Make this fresh carrot apple walnut salad for a crunchy, bright side dish. The poppy seed vinaigrette adds a sweet and savory balance perfect for any meal.
Author:cookingbycarla
Prep Time:15 min
Cook Time:5 min
Total Time:20 min
Yield:4 servings 1x
Category:Side Dish
Method:No Cook
Cuisine:American
Diet:Vegetarian
Ingredients
Scale
3 cups shredded carrots
2 medium crisp apples (like Honeycrisp or Fuji), cored and diced
1 cup toasted walnuts, roughly chopped
1/4 cup golden raisins (optional)
1/4 cup olive oil
2 tablespoons apple cider vinegar
1 tablespoon fresh lemon juice
1 tablespoon honey
1 teaspoon Dijon mustard
1 teaspoon poppy seeds
1/4 teaspoon salt
1/8 teaspoon black pepper
Instructions
Prepare the vegetables and fruit: Shred the carrots and dice the apples. Toast the walnuts lightly in a dry skillet over medium heat for 3-5 minutes until fragrant, then chop them.
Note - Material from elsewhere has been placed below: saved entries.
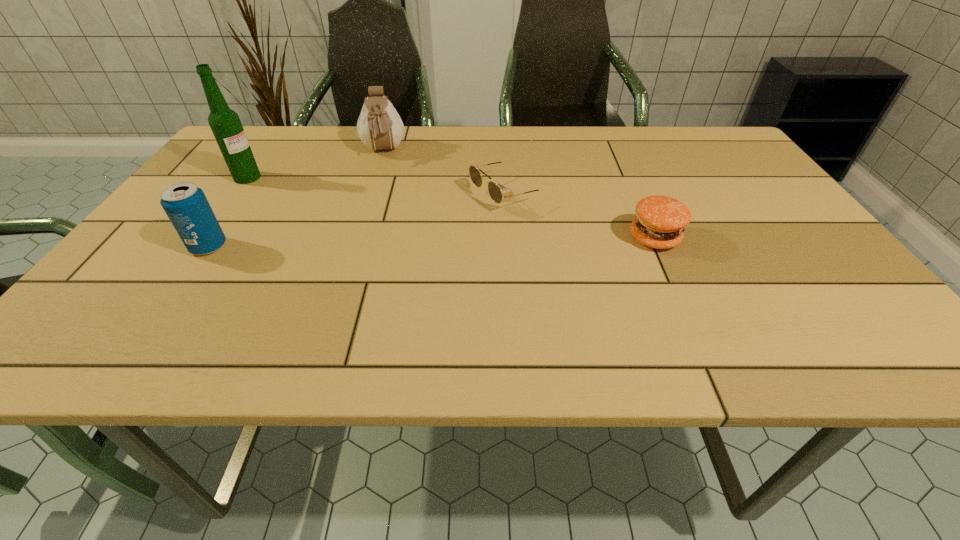 You are a GUI agent. You are given a task and a screenshot of the screen. Output one action in this format:
    pyautogui.click(x=<x>, y=<y>)
    Task: Click on the free space at the far edge
    The width and height of the screenshot is (960, 540).
    Given the screenshot: What is the action you would take?
    [x=369, y=166]

Image resolution: width=960 pixels, height=540 pixels. In the image, there is a desktop. What are the coordinates of `vacant space at the near edge` in the screenshot? It's located at (254, 318).

Locate an element on the screen. This screenshot has height=540, width=960. vacant region at the left edge of the desktop is located at coordinates (210, 201).

In the image, there is a desktop. Identify the location of vacant space at the right edge. (804, 238).

The image size is (960, 540). In order to click on vacant space at the far right corner of the desktop in this screenshot , I will do `click(688, 138)`.

Find the location of `vacant region between the third tallest object and the rightmost object`. vacant region between the third tallest object and the rightmost object is located at coordinates (431, 242).

The width and height of the screenshot is (960, 540). I want to click on vacant area that lies between the farthest object and the fourth object from left to right, so click(x=445, y=172).

Where is `vacant area that lies between the soda can and the fourth object from left to right`? The image size is (960, 540). vacant area that lies between the soda can and the fourth object from left to right is located at coordinates (358, 220).

Where is `vacant area that lies between the pouch and the beer bottle`? vacant area that lies between the pouch and the beer bottle is located at coordinates (315, 164).

Find the location of a particular element. The width and height of the screenshot is (960, 540). empty space between the beer bottle and the sunglasses is located at coordinates (377, 185). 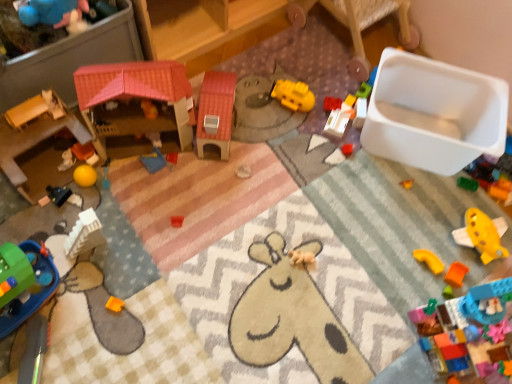 Find the location of `vacant space to the left of translucent blue plastic blocks at lower right, the third toy viewed from the right`. vacant space to the left of translucent blue plastic blocks at lower right, the third toy viewed from the right is located at coordinates (381, 327). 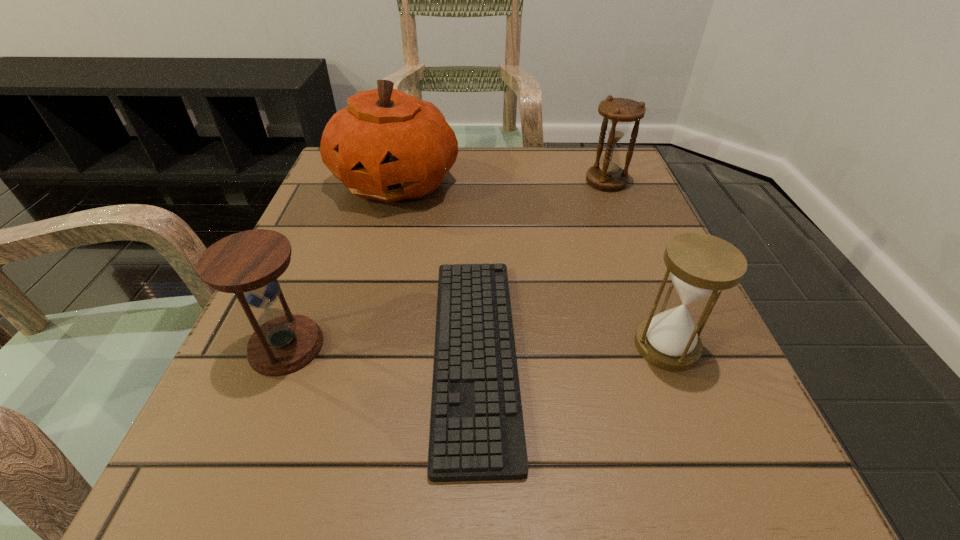 The height and width of the screenshot is (540, 960). I want to click on vacant region at the near right corner of the desktop, so click(x=792, y=502).

The height and width of the screenshot is (540, 960). I want to click on vacant area that lies between the tallest object and the leftmost hourglass, so click(341, 264).

Where is `vacant area that lies between the pumpkin and the leftmost hourglass`? The height and width of the screenshot is (540, 960). vacant area that lies between the pumpkin and the leftmost hourglass is located at coordinates (341, 264).

This screenshot has height=540, width=960. Identify the location of unoccupied area between the farthest hourglass and the tallest object. (501, 181).

Point out which object is positioned as the fourth nearest to the farthest hourglass. Please provide its 2D coordinates. Your answer should be formatted as a tuple, i.e. [(x, y)], where the tuple contains the x and y coordinates of a point satisfying the conditions above.

[(248, 263)]

Select which object appears as the second closest to the pumpkin. Please provide its 2D coordinates. Your answer should be formatted as a tuple, i.e. [(x, y)], where the tuple contains the x and y coordinates of a point satisfying the conditions above.

[(248, 263)]

Where is `hourglass identified as the closest to the pumpkin`? This screenshot has width=960, height=540. hourglass identified as the closest to the pumpkin is located at coordinates (248, 263).

Choose which hourglass is the nearest neighbor to the leftmost hourglass. Please provide its 2D coordinates. Your answer should be formatted as a tuple, i.e. [(x, y)], where the tuple contains the x and y coordinates of a point satisfying the conditions above.

[(701, 265)]

At what (x,y) coordinates should I click in order to perform the action: click on vacant region that satisfies the following two spatial constraints: 1. on the front-facing side of the computer keyboard; 2. on the right side of the tallest object. Please return your answer as a coordinate pair (x, y). Looking at the image, I should click on (350, 354).

The image size is (960, 540). Identify the location of free space in the image that satisfies the following two spatial constraints: 1. on the front-facing side of the tallest object; 2. on the left side of the farthest hourglass. (396, 181). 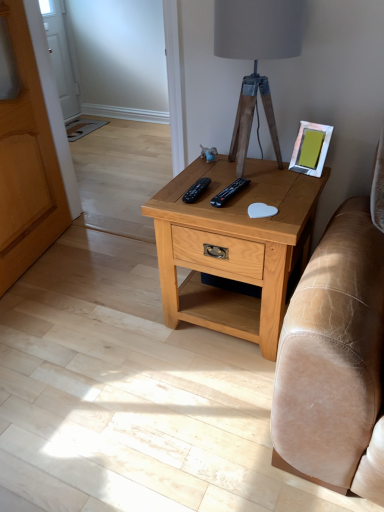 Locate an element on the screen. Image resolution: width=384 pixels, height=512 pixels. vacant space underneath wooden tripod lamp at center (from a real-world perspective) is located at coordinates (263, 166). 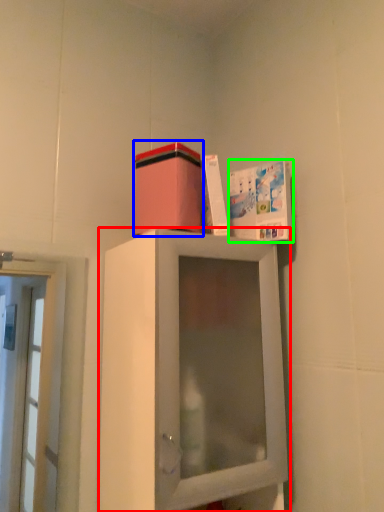 Question: Considering the real-world distances, which object is farthest from cabinetry (highlighted by a red box)? cardboard box (highlighted by a blue box) or book cover (highlighted by a green box)?

Choices:
 (A) cardboard box
 (B) book cover

Answer: (B) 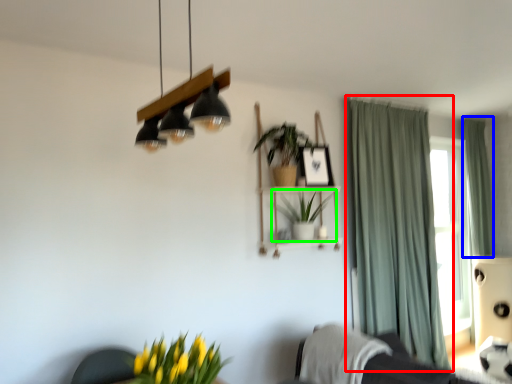 Question: Considering the real-world distances, which object is farthest from curtain (highlighted by a red box)? curtain (highlighted by a blue box) or houseplant (highlighted by a green box)?

Choices:
 (A) curtain
 (B) houseplant

Answer: (A) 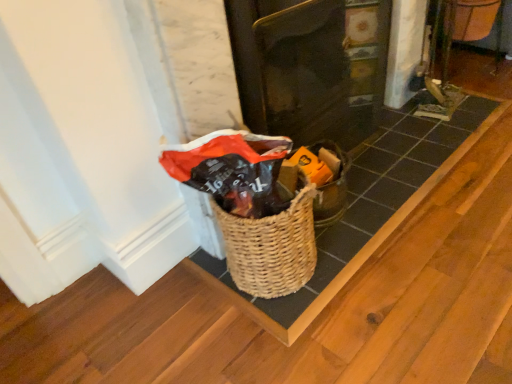 Question: From the image's perspective, is woven brown basket at center beneath matte black door at center?

Choices:
 (A) no
 (B) yes

Answer: (B)

Question: Is matte black door at center at the back of woven brown basket at center?

Choices:
 (A) no
 (B) yes

Answer: (A)

Question: Is woven brown basket at center in contact with matte black door at center?

Choices:
 (A) no
 (B) yes

Answer: (A)

Question: Considering the relative sizes of woven brown basket at center and matte black door at center in the image provided, is woven brown basket at center smaller than matte black door at center?

Choices:
 (A) no
 (B) yes

Answer: (B)

Question: Does woven brown basket at center come behind matte black door at center?

Choices:
 (A) no
 (B) yes

Answer: (A)

Question: From a real-world perspective, is woven brown basket at center beneath matte black door at center?

Choices:
 (A) yes
 (B) no

Answer: (A)

Question: Could you tell me if woven brown basket at center is facing woven wood basket at center?

Choices:
 (A) no
 (B) yes

Answer: (A)

Question: Is woven brown basket at center positioned before woven wood basket at center?

Choices:
 (A) no
 (B) yes

Answer: (B)

Question: Considering the relative sizes of woven brown basket at center and woven wood basket at center in the image provided, is woven brown basket at center wider than woven wood basket at center?

Choices:
 (A) no
 (B) yes

Answer: (A)

Question: From the image's perspective, does woven brown basket at center appear higher than woven wood basket at center?

Choices:
 (A) no
 (B) yes

Answer: (A)

Question: Is woven brown basket at center surrounding woven wood basket at center?

Choices:
 (A) no
 (B) yes

Answer: (A)

Question: Is woven brown basket at center at the left side of woven wood basket at center?

Choices:
 (A) no
 (B) yes

Answer: (B)

Question: From the image's perspective, is woven wood basket at center beneath matte black door at center?

Choices:
 (A) no
 (B) yes

Answer: (B) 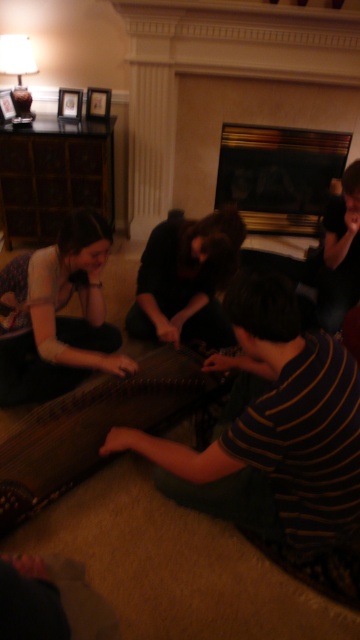 Question: Does matte black dress at lower left have a lesser width compared to black glass fireplace at upper center?

Choices:
 (A) yes
 (B) no

Answer: (A)

Question: Is matte black dress at lower left to the right of black glass fireplace at upper center from the viewer's perspective?

Choices:
 (A) no
 (B) yes

Answer: (A)

Question: Is matte black dress at lower left further to the viewer compared to black glass fireplace at upper center?

Choices:
 (A) yes
 (B) no

Answer: (B)

Question: Which is farther from the dark brown leather jacket at upper right?

Choices:
 (A) wooden harp at center
 (B) black glass fireplace at upper center
 (C) dark brown leather guitar at center

Answer: (B)

Question: Based on their relative distances, which object is farther from the dark brown leather guitar at center?

Choices:
 (A) wooden harp at center
 (B) dark brown leather jacket at upper right
 (C) black glass fireplace at upper center
 (D) matte black dress at lower left

Answer: (C)

Question: Which point is farther from the camera taking this photo?

Choices:
 (A) (262, 161)
 (B) (216, 304)
 (C) (273, 374)
 (D) (322, 248)

Answer: (A) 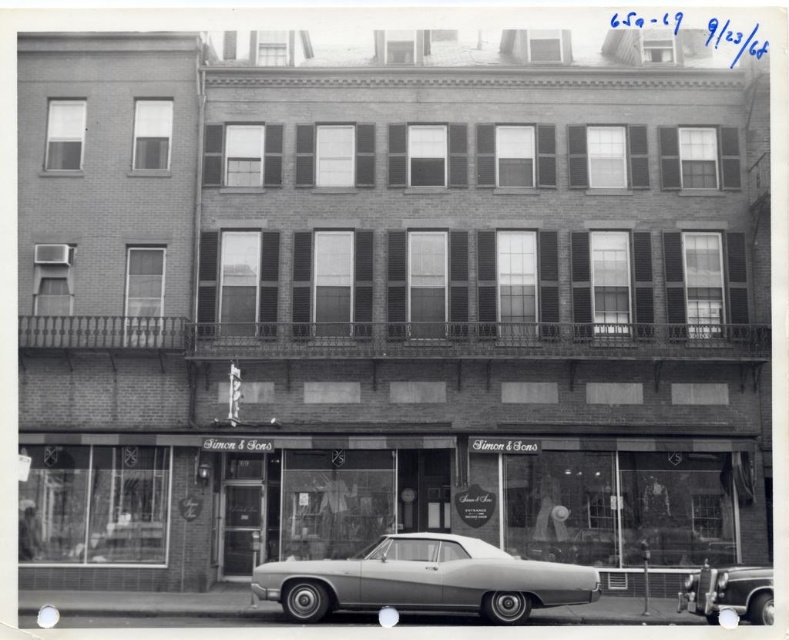 Question: Does glass storefront at center appear under shiny silver sedan at center?

Choices:
 (A) yes
 (B) no

Answer: (B)

Question: Which object is farther from the camera taking this photo?

Choices:
 (A) glass storefront at center
 (B) shiny silver sedan at center
 (C) silver metallic car at center

Answer: (A)

Question: Is glass storefront at center thinner than silver metallic car at center?

Choices:
 (A) yes
 (B) no

Answer: (B)

Question: From the image, what is the correct spatial relationship of glass storefront at center in relation to shiny silver sedan at center?

Choices:
 (A) below
 (B) above

Answer: (B)

Question: Which of the following is the closest to the observer?

Choices:
 (A) (767, 572)
 (B) (552, 604)

Answer: (A)

Question: Which of the following is the closest to the observer?

Choices:
 (A) glass storefront at center
 (B) silver metallic car at center
 (C) shiny silver sedan at center

Answer: (C) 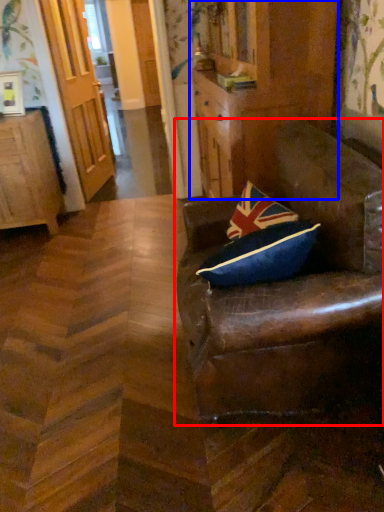 Question: Which object appears closest to the camera in this image, chair (highlighted by a red box) or dresser (highlighted by a blue box)?

Choices:
 (A) chair
 (B) dresser

Answer: (A)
Make the poppy seed vinaigrette: In a small bowl, whisk together the olive oil, apple cider vinegar, lemon juice, honey, Dijon mustard, poppy seeds, salt, and pepper until well combined.
Combine the salad ingredients: In a large bowl, mix the shredded carrots, diced apples, toasted walnuts, and raisins if you are using them.
Dress the salad: Pour the vinaigrette over the salad mixture. Toss gently until all ingredients are lightly coated.
Serve immediately or chill: This salad tastes best after chilling for at least 15 minutes to allow the flavors to blend.
Notes
For a different texture, julienne the carrots instead of shredding them.
If you prefer a creamier dressing, substitute 2 tablespoons of mayonnaise for the olive oil in the dressing recipe.
This easy side dish recipe holds up well in the refrigerator for up to two days.